Chrome OS is probably the most secure system to use from an exploit perspective.
Just never install an Android app on it (that feature doesn't have the same guarantees as the rest of the system), and preferably use a guest account on it (that's how they run it in security competitions)
You basically have to break four layers to exploit that. You have to break the web renderer, then out of the browser sandbox, then you need to exploit the kernel to be able to write outside the (non persistent) guest account storage, then you need to exploit the firmware/secure boot chain so secure boot doesn't detect your modifications to the filesystem when the system next boots.
Chrome OS is probably the OS that leaks the most personal info and behavior of all OS combined. It is inexcusable to subject children to it in my opinion. Advertisers know how to groom.
Store your files in local files, running on their Linux "crostini". Apple and android have hundreds, probably thousands of documented attacks, plus known companies attacking them with rats and various spyware. There's an article a day. Apple took apps off their app store to satisfy the Chinese govt and hurt Hong Kong democratic resistance. Google has paid hackers for various attempts to break into chrome os, most of them were really chrome attacks but the signed os images have generally brought safety. Linux even has many known su root attacks plus malware and supply chain attacks.

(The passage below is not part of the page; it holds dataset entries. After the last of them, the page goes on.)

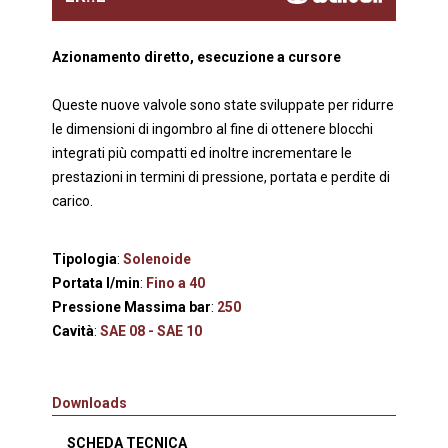
Azionamento diretto, esecuzione a cursore
Queste nuove valvole sono state sviluppate per ridurre
le dimensioni di ingombro al fine di ottenere blocchi
integrati più compatti ed inoltre incrementare le
prestazioni in termini di pressione, portata e perdite di
carico.
Tipologia
:
Solenoide
Portata l/min
:
Fino a 40
Pressione Massima bar
:
250
Cavità
:
SAE 08 - SAE 10
Downloads
SCHEDA TECNICA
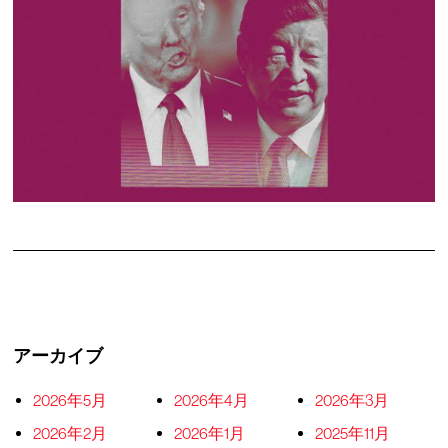
アーカイブ
2026年5月
2026年4月
2026年3月
2026年2月
2026年1月
2025年11月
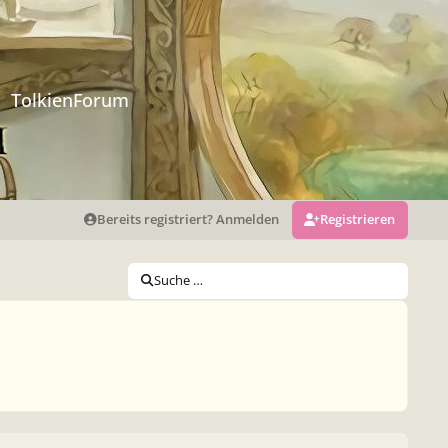
TolkienForum
Bereits registriert? Anmelden
Registrieren
Suche …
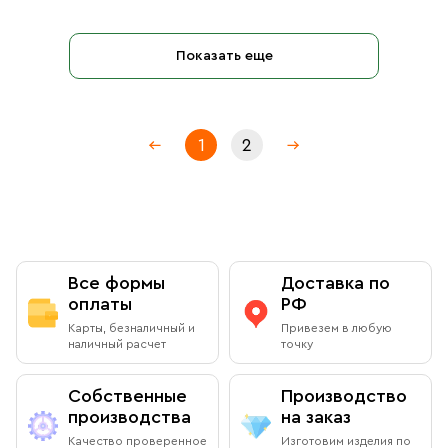
Показать еще
1
2
Все формы
Доставка по
оплаты
РФ
Карты, безналичный и
Привезем в любую
наличный расчет
точку
Собственные
Производство
производства
на заказ
Качество проверенное
Изготовим изделия по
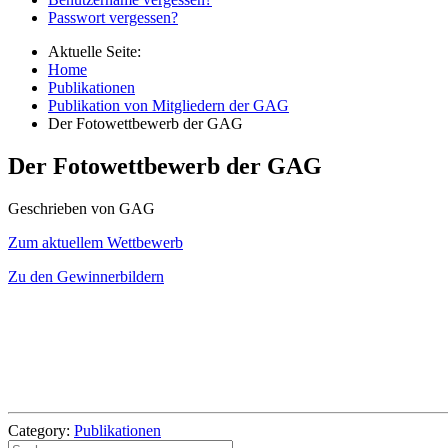
Passwort vergessen?
Aktuelle Seite:
Home
Publikationen
Publikation von Mitgliedern der GAG
Der Fotowettbewerb der GAG
Der Fotowettbewerb der GAG
Geschrieben von GAG
Zum aktuellem Wettbewerb
Zu den Gewinnerbildern
Category:
Publikationen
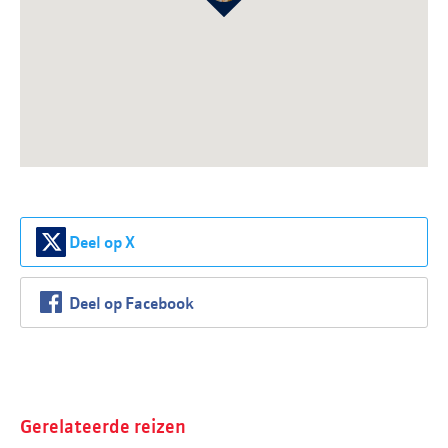
Deel op X
Deel op Facebook
Gerelateerde reizen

I'm no expert, but if you ask me, I would completely erase the phone, upgrade it via DFU, and start fresh. After setting it up again, run another backup and rerun the tool to doublecheck. That or ditch the phone
What’s the best procedure for getting data off a compromised iPhone before wiping? Plugging it into other devices via usb or backing up to iCloud seems sketchy to me but maybe I’m overly paranoid.
You've never plugged your phone into your computer before? If so, I doubt it could cause more harm to do it again unless you haven't done it since your device was infected. You're just mentally aware of it now, but how long has it been there and how many devices have you plugged your phone into since then, even just to charge? If you never plug your phone into another device, it's moot, but I suspect most people do at sometime or another. "Hey, can I plug my phone in real quick to charge a bit" type stuff. Airdrop is good for quick, small files, but I'm not going to be transferring multiple gigabytes of 4k video via wifi speeds that way.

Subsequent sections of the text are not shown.